JensUweUlrich / Taxor

Fast and space-efficient taxonomic classification of long reads
BSD 3-Clause "New" or "Revised" License
43 stars 2 forks source link

Visualization of the results file #11

Closed DuttaAnik closed 3 weeks ago

DuttaAnik commented 1 month ago

Hi, Thanks for developing the tools. It looks great. I was wondering if there is any way of visualizing the results using Pavian or Krona as it does for Kraken reports.

JensUweUlrich commented 1 month ago

Hi @DuttaAnik

There is a way to visualize the results with Krona plots by simply counting the number of reads assigned to each taxID, which is the input for KronaTools. This works fine to get the species abundance in short-read Illumina datasets, where all reads have the same length. For long nanopore reads, with a broad range of read lengths, this will bias your species abundance analysis. Taxor's profiling module does not count the reads to get the sequence abundance, it counts the number of base pairs. And this metric is not correctly displayed in Krona or Pavian. The only workaround, at least for Krona,would be to take the percentage values on the species level from the sequence abundance file and multiply the with 100. This would give you normalized fake read numbers, which should then correctly visualize the adundances in Krona. But I did not try that out yet.

DuttaAnik commented 1 month ago

Hi @JensUweUlrich Thanks for the explanation. Related to this, I have another question now. So, after running the taxor search for long-read sequence data, I can see the desired organisms (species level) in the report file. But when I check the abundance file after running taxor profile, I do not see all the desired organisms. Is it because of the broad range of read lengths?

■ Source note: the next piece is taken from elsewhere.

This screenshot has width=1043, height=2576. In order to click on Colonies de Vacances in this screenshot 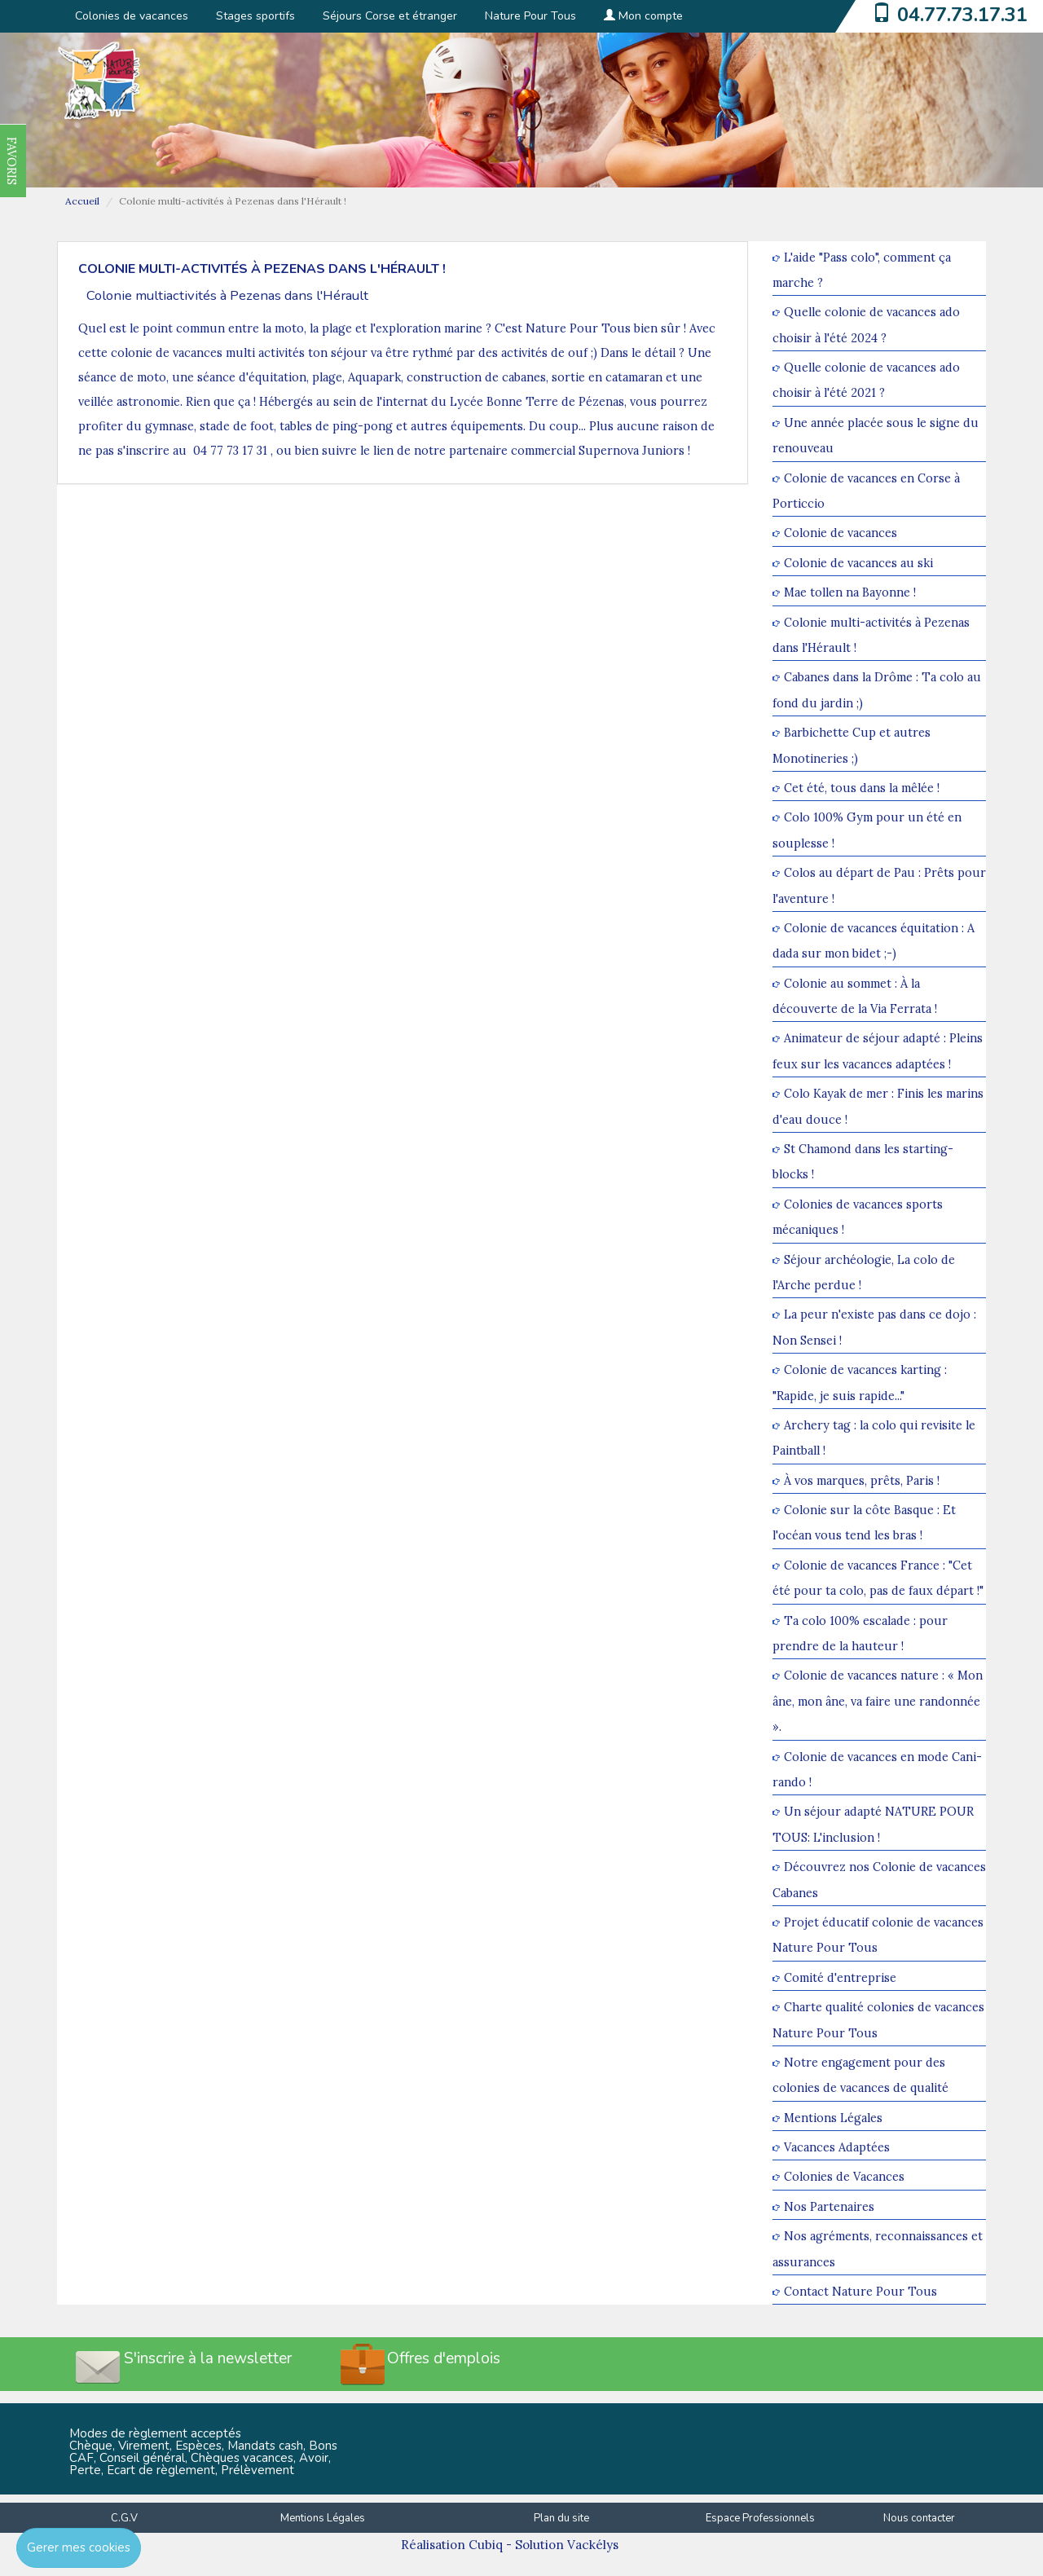, I will do `click(844, 2177)`.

JensUweUlrich commented 3 weeks ago

@DuttaAnik This is a problem you will recognize with almost every taxonomic classifier that works directly with reads as input. When you use a database with genomes that are very similar to each other it can happen that you have false classifications of some reads. Many tools like KMCP, MetaMaps and Taxor try to get around this issue by using an EM algorithm to re-assign those reads. But sometimes that doesn't resolve the issue and in case of Taxor all reads that match to the correct species are assigned to a very similar species. That is also the reason why I would never use k-mer based taxonomic classification for subspecies or strain-level identification. In cases, where I recognized such behavior, the genome of the reported species by Taxor was almost identical to the one of the desired species. As a workaround, you can try to play a bit around with the error-rate or percentage thresholds in taxor search or by using larger k-mer sizes in taxor build, which could help you to increase the specificity of the results.